Task goal: Return the data below exactly as given, except for the images.

Available data Block Start

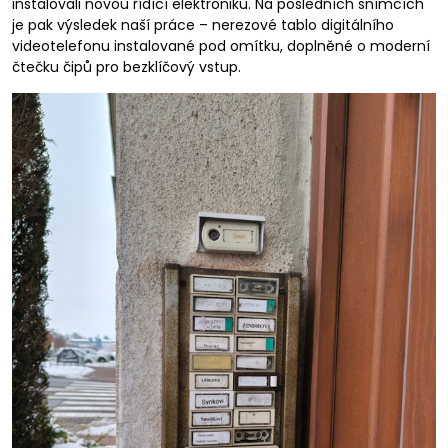
instalovali novou řídící elektroniku. Na posledních snímcích
je pak výsledek naší práce – nerezové tablo digitálního
videotelefonu instalované pod omítku, doplněné o moderní
čtečku čipů pro bezklíčový vstup.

Available data Block End

Output:
instalovali novou řídící elektroniku. Na posledních snímcích
je pak výsledek naší práce – nerezové tablo digitálního
videotelefonu instalované pod omítku, doplněné o moderní
čtečku čipů pro bezklíčový vstup.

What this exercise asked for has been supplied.